Eircom's three strikes system - down but not out?
The week before Christmas brought the significant news that the Data Protection Commissioner had found Eircom's three strikes system to be in breach of data protection law and had ordered Eircom to discontinue the system within 21 days (TheJournal | SiliconRepublic). Without sight of the ruling it's hard to comment, but I wrote about the background to the investigation previously and the statement from the DPC at that stage suggests that the system was viewed as being a disproportionate use of personal data, particularly in light of its impact on the right to access the internet.
Eircom has not accepted the DPC's decision and (according to Mark Tighe in yesterday's paywalled Sunday Times) has now appealed to the Circuit Court. It's hard to see what the troubled Eircom stands to gain from this - though it may be that failure to appeal would jeopardise their deal with the music industry to offer streaming and downloads. In any event, the appeal offers some breathing space - going by past experience, this appeal should take approximately 6 months or so to resolve, enabling Eircom to continue to operate three strikes until then. Incidentally, Mark Tighe also confirms that no Eircom customers have yet been disconnected for four "offences", though a number have had their accounts suspended for seven days.
Ireland's first prosecution for data disclosure
The same week also brought news of what seems to be the first successful prosecution in Ireland for deliberate disclosure of personal information (Irish Times | Independent | Examiner). This case centred on a corrrupt Revenue worker who disclosed information on six separate individuals to her own father (as a "favour to a business associate of his") and to her father in law - a retired garda who was working as a private investigator for Quinn Insurance.
Significantly, this came to light only due to initial fears that the victims were being targeted for criminal attacks - accounting for the garda involvement which led to this prosecution being brought. As I've already blogged, despite the existence of a "culture of snooping" within the Revenue previous cases have not been referred to police. This case isn't exceptional in involving snooping - it is exceptional only in seeing criminal consequences. Had this case not involved particularly sensitive targets (an executive of Brinks Allied security company and a former Revenue official now working against cigarette smuggling in Europe) then it is likely that no prosecution would have been brought.
All three defendants pleaded guilty to data protection offences. Unfortunately, the media coverage doesn't indicate the precise offences involved but it seems likely that each was charged with the offence of disclosing personal information obtained without authority, contrary to section 22 of the Data Protection Act 1988. This presents an interesting issue in the case of the Revenue worker, as the section 22 offence doesn't apply to "a person who is an employee or agent of the data controller or data processor concerned". Consequently, it is hard to see how this charge could have been brought against her unless as a civil servant she was regarded as not being an "employee" for the purposes of that section. [Update - I'm now informed that the charge against the Revenue worker was brought under section 21, which specifically targets employees also. However section 21 is limited to data processors rather than data controllers, which presents a further issue as to whether Revenue should properly be treated as a mere data processor.]
The case also reveals a lack of awareness amongst the Irish judiciary of the importance of data protection. In a worrying comment, the judge stated that "the breaches in this case were not unduly sinister and that they were possibly done without an appreciation of the seriousness of the actions". Remarkably, each offender was given the benefit of the Probation Act and allowed to escape conviction on condition that they donate €1,000 to charity. This can only be viewed as derisory in the context of a serious and repeated breach of trust (on the part of the Revenue worker) and a deliberate attempt to profit from wrongdoing (the private investigator) and if anything highlights the urgent need to introduce custodial sentences and not merely fines for this type of offence. As UK MPs recently noted, these trivial fines mean that "there is no deterrent because the financial gain resulting from the crime far exceeds the possible penalty".

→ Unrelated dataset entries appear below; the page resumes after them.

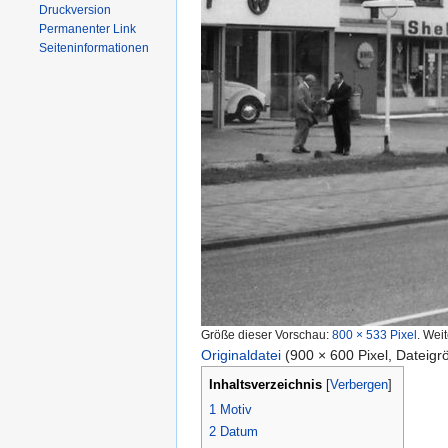
Druckversion
Permanenter Link
Seiten­informationen
Größe dieser Vorschau:
800 × 533 Pixel
.
Weit
Originaldatei
‎
(900 × 600 Pixel, Dateig
Inhaltsverzeichnis
[
Verbergen
]
1
Motiv
2
Datum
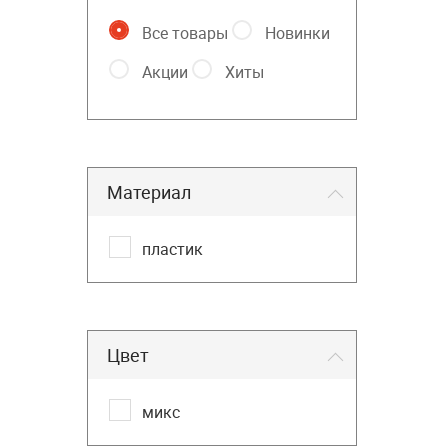
Все товары
Новинки
Акции
Хиты
Материал
пластик
Цвет
микс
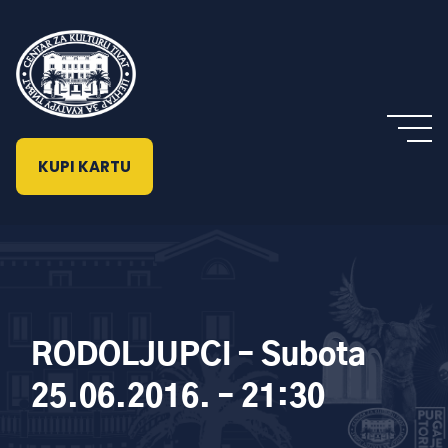
KUPI KARTU
RODOLJUPCI – Subota
25.06.2016. – 21:30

(Yet another) Irish company spying on employees
Unfair dismissal actions have a way of exposing employers with a cavalier attitude to data protection. In November it was Dunnes Stores making secret use of CCTV. December revealed that Galen - a Northern Ireland pharmaceutical company - had covertly fitted GPS trackers to the cars of employees. According to the Employment Appeals Tribunal Galen had "breached the trust of its employees" by doing so, though it didn't address the question of whether this evidence was inadmissible as a result. Incidentally, I see from their website that Galen's motto is "Doing the right thing with the right priorities".